Von unserer Brüsseler Korrespondentin Anja Ingenrieth
Vor dem Start der zweiten Gesprächsrunde posierten die beiden Chefverhandler in Brüssel vor der Europafahne und der US-Flagge ausgiebig für die Kameras – so als könnten sie Belastungen wie die Spähaktivitäten des US-Geheimdienstes einfach weglächeln.
Bis Freitag werden beide Seiten über Dienstleistungen, Investitionen, Energie, Rohstoffe sowie Regulierungsfragen sprechen. Die Verhandlungsrunde sollte eigentlich bereits im Oktober stattfinden, wurde aber wegen der Verwaltungsblockade in den USA verschoben. Nachdem dann Ende Oktober der NSA-Lauschangriff auf das Handy der Kanzlerin bekannt wurde, gab es prominente Rufe, die Gespräche auszusetzen – unter anderem von EU-Parlamentspräsident Martin Schulz. Doch nun geht es weiter – weil Europäer wie Amerikaner die wirtschaftlichen Vorteile durch das Abkommen nicht riskieren wollen.
Geplant ist die weltweit größte Freihandelszone mit gut 800 Millionen Einwohnern. Durch das Abkommen steigt die Wirtschaftsleistung auf beiden Seiten nach Brüsseler Berechnungen um 0,5 Prozent – umgerechnet auf einen durchschnittlichen Privathaushalt in der EU, entspricht das einem Plus von rund 550 Euro im Jahr. Allein in Deutschland entstünden zudem mehr als 100 000 neue Jobs. Die nächste Runde ist Mitte Dezember in Washington geplant.
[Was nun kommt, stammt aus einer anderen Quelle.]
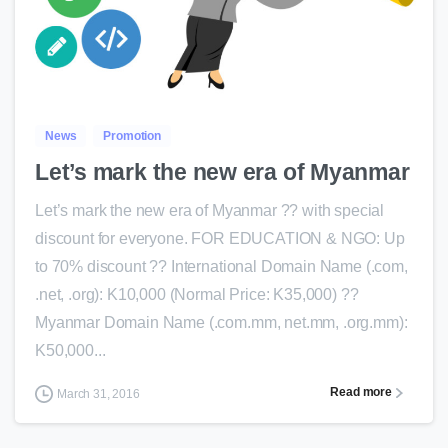
0
News
Promotion
Let’s mark the new era of Myanmar
Let’s mark the new era of Myanmar ?? with special
discount for everyone. FOR EDUCATION & NGO: Up
to 70% discount ?? International Domain Name (.com,
.net, .org): K10,000 (Normal Price: K35,000) ??
Myanmar Domain Name (.com.mm, net.mm, .org.mm):
K50,000...
Read more
March 31, 2016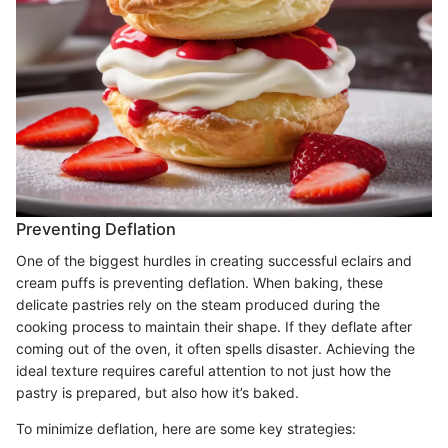
Preventing Deflation
One of the biggest hurdles in creating successful eclairs and
cream puffs is preventing deflation. When baking, these
delicate pastries rely on the steam produced during the
cooking process to maintain their shape. If they deflate after
coming out of the oven, it often spells disaster. Achieving the
ideal texture requires careful attention to not just how the
pastry is prepared, but also how it’s baked.
To minimize deflation, here are some key strategies: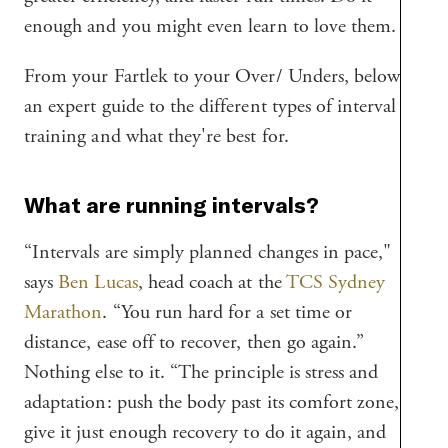
enough and you might even learn to love them.
From your Fartlek to your Over/ Unders, below is
an expert guide to the different types of interval
training and what they're best for.
What are running intervals?
“Intervals are simply planned changes in pace,"
says
Ben Lucas
, head coach at the
TCS Sydney
Marathon
. “You run hard for a set time or
distance, ease off to recover, then go again.”
Nothing else to it. “The principle is stress and
adaptation: push the body past its comfort zone,
give it just enough recovery to do it again, and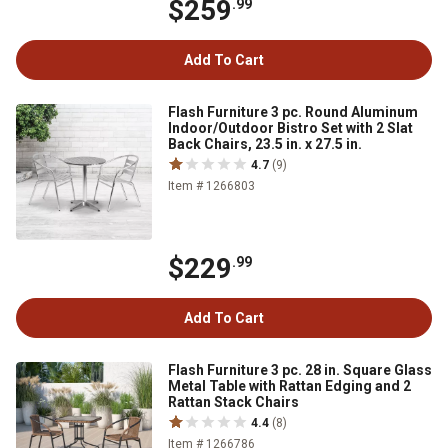
$259
.99
Add To Cart
Flash Furniture 3 pc. Round Aluminum
Indoor/Outdoor Bistro Set with 2 Slat
Back Chairs, 23.5 in. x 27.5 in.
4.7
(9)
Item # 1266803
$229
.99
Add To Cart
Flash Furniture 3 pc. 28 in. Square Glass
Metal Table with Rattan Edging and 2
Rattan Stack Chairs
4.4
(8)
Item # 1266786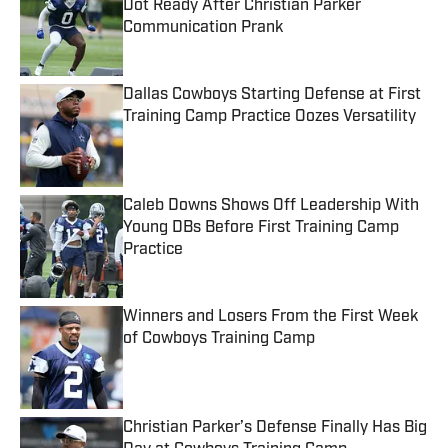
Dot Ready After Christian Parker
Communication Prank
Published by on Invalid Date
Dallas Cowboys Starting Defense at First
Training Camp Practice Oozes Versatility
Published by on Invalid Date
Caleb Downs Shows Off Leadership With
Young DBs Before First Training Camp
Practice
Published by on Invalid Date
Winners and Losers From the First Week
of Cowboys Training Camp
Published by on Invalid Date
Christian Parker’s Defense Finally Has Big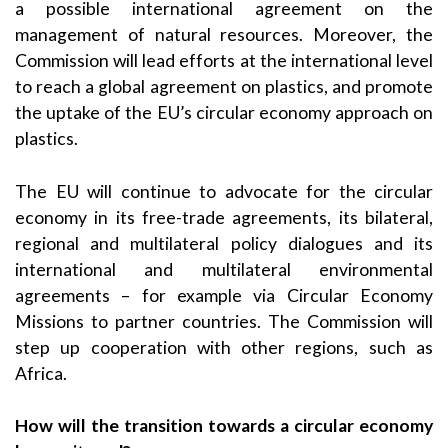
a possible international agreement on the
management of natural resources. Moreover, the
Commission will lead efforts at the international level
to reach a global agreement on plastics, and promote
the uptake of the EU’s circular economy approach on
plastics.
The EU will continue to advocate for the circular
economy in its free-trade agreements, its bilateral,
regional and multilateral policy dialogues and its
international and multilateral environmental
agreements – for example via Circular Economy
Missions to partner countries. The Commission will
step up cooperation with other regions, such as
Africa.
How will the transition towards a circular economy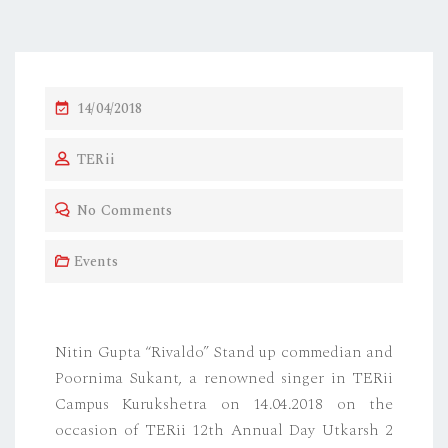
14/04/2018
TERii
No Comments
Events
Nitin Gupta “Rivaldo” Stand up commedian and
Poornima Sukant, a renowned singer in TERii
Campus Kurukshetra on 14.04.2018 on the
occasion of TERii 12th Annual Day Utkarsh 2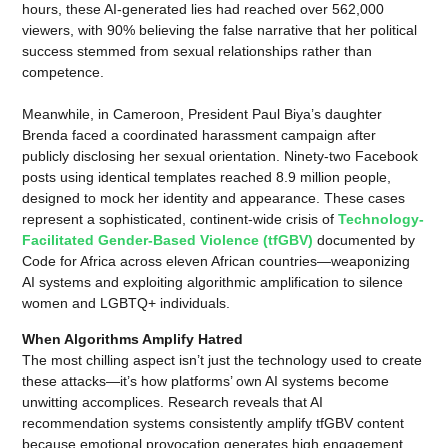
hours, these AI-generated lies had reached over 562,000
viewers, with 90% believing the false narrative that her political
success stemmed from sexual relationships rather than
competence.
Meanwhile, in Cameroon, President Paul Biya’s daughter
Brenda faced a coordinated harassment campaign after
publicly disclosing her sexual orientation. Ninety-two Facebook
posts using identical templates reached 8.9 million people,
designed to mock her identity and appearance. These cases
represent a sophisticated, continent-wide crisis of
Technology-
Facilitated Gender-Based Violence (tfGBV)
documented by
Code for Africa across eleven African countries—weaponizing
AI systems and exploiting algorithmic amplification to silence
women and LGBTQ+ individuals.
When Algorithms Amplify Hatred
The most chilling aspect isn’t just the technology used to create
these attacks—it’s how platforms’ own AI systems become
unwitting accomplices. Research reveals that AI
recommendation systems consistently amplify tfGBV content
because emotional provocation generates high engagement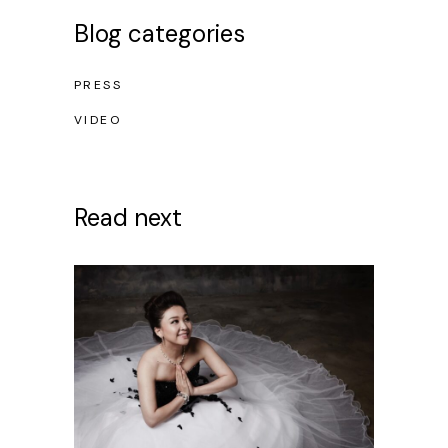
Blog categories
PRESS
VIDEO
Read next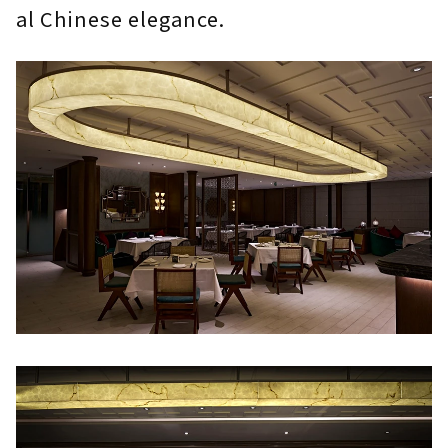
al Chinese elegance.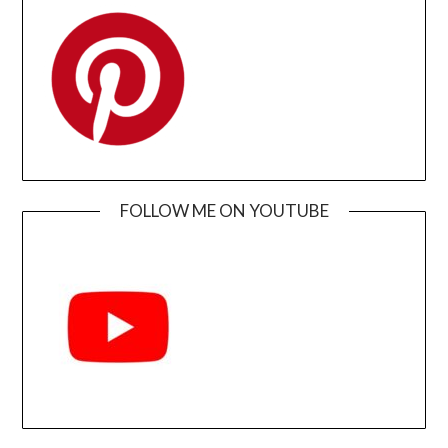
FOLLOW ME ON YOUTUBE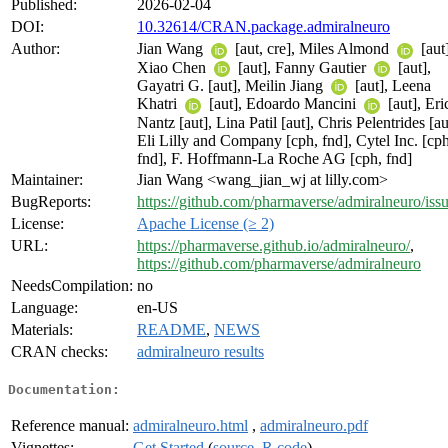
Published:
2026-02-04
DOI:
10.32614/CRAN.package.admiralneuro
Author:
Jian Wang
[aut, cre], Miles Almond
[aut]
Xiao Chen
[aut], Fanny Gautier
[aut],
Gayatri G. [aut], Meilin Jiang
[aut], Leena
Khatri
[aut], Edoardo Mancini
[aut], Eri
Nantz [aut], Lina Patil [aut], Chris Pelentrides [au
Eli Lilly and Company [cph, fnd], Cytel Inc. [cph
fnd], F. Hoffmann-La Roche AG [cph, fnd]
Maintainer:
Jian Wang <wang_jian_wj at lilly.com>
BugReports:
https://github.com/pharmaverse/admiralneuro/iss
License:
Apache License (≥ 2)
URL:
https://pharmaverse.github.io/admiralneuro/
,
https://github.com/pharmaverse/admiralneuro
NeedsCompilation:
no
Language:
en-US
Materials:
README
,
NEWS
CRAN checks:
admiralneuro results
Documentation:
Reference manual:
admiralneuro.html
,
admiralneuro.pdf
Vignettes:
Get Started
(
source
,
R code
)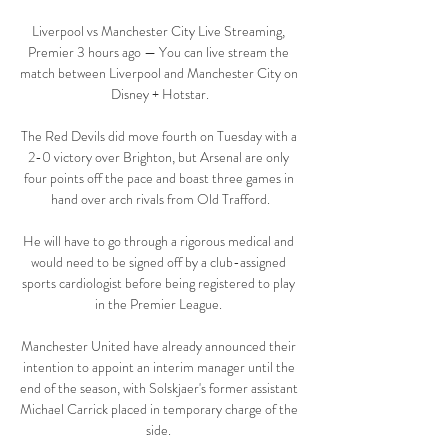
Liverpool vs Manchester City Live Streaming, 
Premier 3 hours ago — You can live stream the 
match between Liverpool and Manchester City on 
Disney + Hotstar.

The Red Devils did move fourth on Tuesday with a 
2-0 victory over Brighton, but Arsenal are only 
four points off the pace and boast three games in 
hand over arch rivals from Old Trafford.

He will have to go through a rigorous medical and 
would need to be signed off by a club-assigned 
sports cardiologist before being registered to play 
in the Premier League. 

Manchester United have already announced their 
intention to appoint an interim manager until the 
end of the season, with Solskjaer's former assistant 
Michael Carrick placed in temporary charge of the 
side.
Bis Januar sollen technische Details und Streitpunkte wie der Umgang mit genbehandelten Lebensmitteln geklärt werden. Washington hat sich bereits ein wenig bewegt: Vor Kurzem haben die USA den Import von EU-Rindfleisch erleichtert.
Im Idealfall soll der Abschluss des Freihandelsabkommens gelingen, bevor die derzeitige EU-Kommission im Herbst 2014 aus dem Amt scheidet – und die Amerikaner einen neuen Kongress wählen. Verbraucher- und Umweltschützer warnen vor einer möglichen Schwächung europäischer Standards. „Es geht um viel bei diesem transatlantischen Freihandelsabkommen – um die mögliche Verbreitung gentechnisch veränderter Pflanzen auf unseren Äckern, um die Aufweichung von Klimaschutzmaßnahmen und um die Gefahren giftiger Chemikalien“, so der Vorsitzende des Bunds für Umwelt und Naturschutz (BUND), Hubert Weiger.
Insbesondere in der Landwirtschaft haben sich die Gräben zwischen Europa und den USA bisher als unüberbrückbar erwiesen, weshalb frühere Bemühungen um die Freihandelszone versandet sind. Paradebeispiel ist das Chlorhuhn: Denn Europäer wollen keine Tiere essen, die zum Abtöten von Keimen in eine Chlorlauge getunkt worden sind, wie es bei US-Züchtern üblich ist. Außerdem sehen sie genveränderte Lebensmittel skeptisch – und möchten zumindest durch klare Kennzeichnung die Wahl beim Einkauf haben. In den USA hingegen ist Gennahrung gang und gäbe – ohne Hinweise auf dem Etikett.